Reviewed Dec. 10, 2005.

The National Postal Museum’s Web site will appeal to a diverse audience of historians, educators, stamp collectors, and the interested public. The online exhibitions and supplementary reference material cover virtually every aspect of postal history from stamp-making methods to the history of airmail. The Web site is attractively designed and easy to navigate.

“Binding the Nation,” one of the site’s permanent exhibits.

The heart of the site is the Exhibits section, containing summaries of six permanent and four temporary exhibitions on display in the museum and eleven online exhibitions. The permanent exhibits, such as “Binding the Nation” and “Moving the Mail,” provide an excellent overview of the history of the mail service from Benjamin Franklin’s era to today. The temporary and online exhibits are less general in scope. They cover much more specific topics, such as the Klondike gold rush and stamps commemorating the baseball hall-of-famer Roberto Clemente.

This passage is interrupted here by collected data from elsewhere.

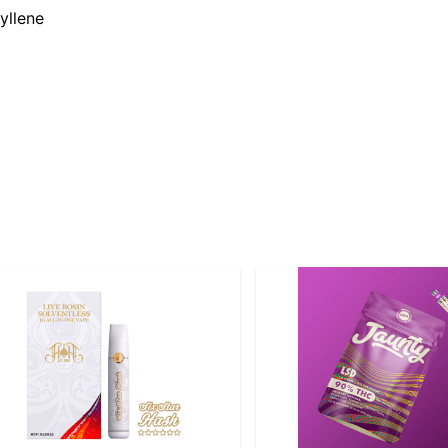
yllene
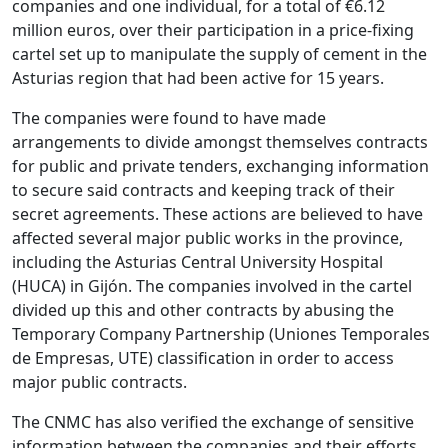
companies and one individual, for a total of €6.12
million euros, over their participation in a price-fixing
cartel set up to manipulate the supply of cement in the
Asturias region that had been active for 15 years.
The companies were found to have made
arrangements to divide amongst themselves contracts
for public and private tenders, exchanging information
to secure said contracts and keeping track of their
secret agreements. These actions are believed to have
affected several major public works in the province,
including the Asturias Central University Hospital
(HUCA) in Gijón. The companies involved in the cartel
divided up this and other contracts by abusing the
Temporary Company Partnership (Uniones Temporales
de Empresas, UTE) classification in order to access
major public contracts.
The CNMC has also verified the exchange of sensitive
information between the companies and their efforts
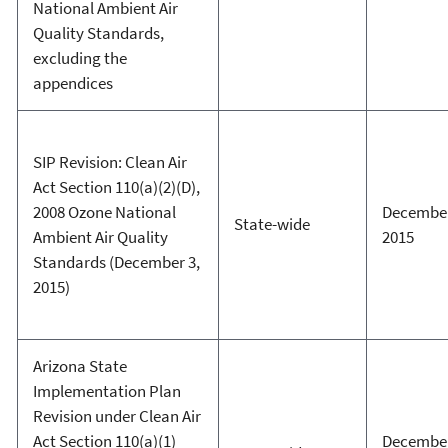
National Ambient Air
Quality Standards,
excluding the
appendices
SIP Revision: Clean Air
Act Section 110(a)(2)(D),
2008 Ozone National
December
State-wide
Ambient Air Quality
2015
Standards (December 3,
2015)
Arizona State
Implementation Plan
Revision under Clean Air
Act Section 110(a)(1)
December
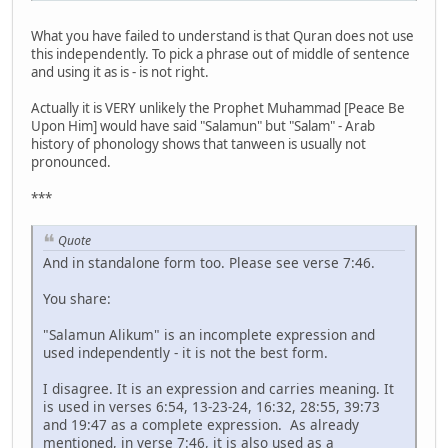
What you have failed to understand is that Quran does not use
this independently. To pick a phrase out of middle of sentence
and using it as is - is not right.
Actually it is VERY unlikely the Prophet Muhammad [Peace Be
Upon Him] would have said "Salamun" but "Salam" - Arab
history of phonology shows that tanween is usually not
pronounced.
***
Quote
And in standalone form too. Please see verse 7:46.
You share:
"Salamun Alikum" is an incomplete expression and
used independently - it is not the best form.
I disagree. It is an expression and carries meaning. It
is used in verses 6:54, 13-23-24, 16:32, 28:55, 39:73
and 19:47 as a complete expression. As already
mentioned, in verse 7:46, it is also used as a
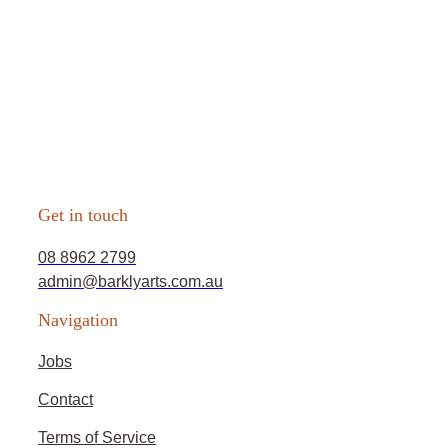
Get in touch
08 8962 2799
admin@barklyarts.com.au
Navigation
Jobs
Contact
Terms of Service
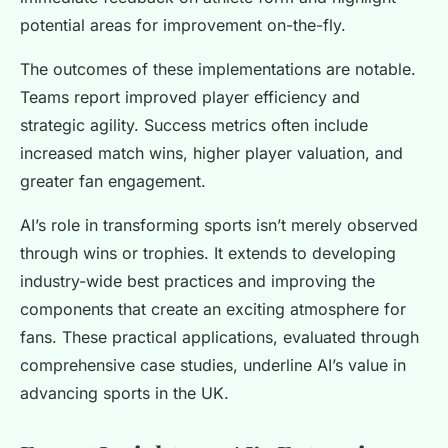
potential areas for improvement on-the-fly.
The outcomes of these implementations are notable.
Teams report improved player efficiency and
strategic agility. Success metrics often include
increased match wins, higher player valuation, and
greater fan engagement.
AI’s role in transforming sports isn’t merely observed
through wins or trophies. It extends to developing
industry-wide best practices and improving the
components that create an exciting atmosphere for
fans. These practical applications, evaluated through
comprehensive case studies, underline AI’s value in
advancing sports in the UK.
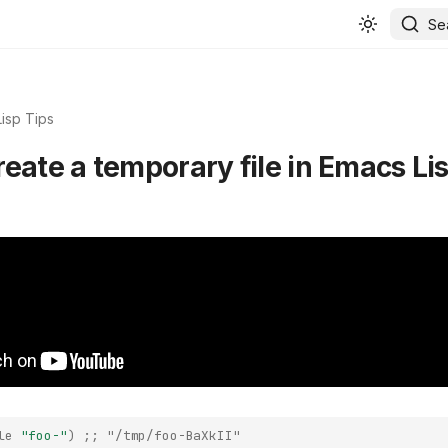
Se
isp Tips
reate a temporary file in Emacs Li
le
"foo-"
)
;; "/tmp/foo-BaXkII"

Educators will find useful material as well. The section for educators has two parts. The first provides three guided tour options for visits to the museum with connections to curriculum standards for the District of Columbia, Maryland, and Virginia. The second part contains five curriculum guides suitable for use for elementary, middle, and high school students. Some guides, such as “We Were There: Letters from the Battle Front” for high school students and “Letters from Home” for students of English as a second language, have the potential to work well in the hands of a skilled teacher. It is more difficult to see how other guides, such as “Stamp Mural Mosaics,” which tell how to use canceled stamps to create art projects, can be used in classrooms.

A promising way to provide educational content is through National History Day. This Web site provides several topics and matching resources for this year’s theme: “Taking a Stand in History.” Ideas for projects include the formation of a union by black railway mail workers in 1913, rural reformers' campaign for free rural delivery, and the intersection between the mail and such issues as abolition and freedom of expression. The site provides a “Strategies and Methods” section as well as a compilation of suggested sources for further research. The material here should inspire many successful National History Day projects.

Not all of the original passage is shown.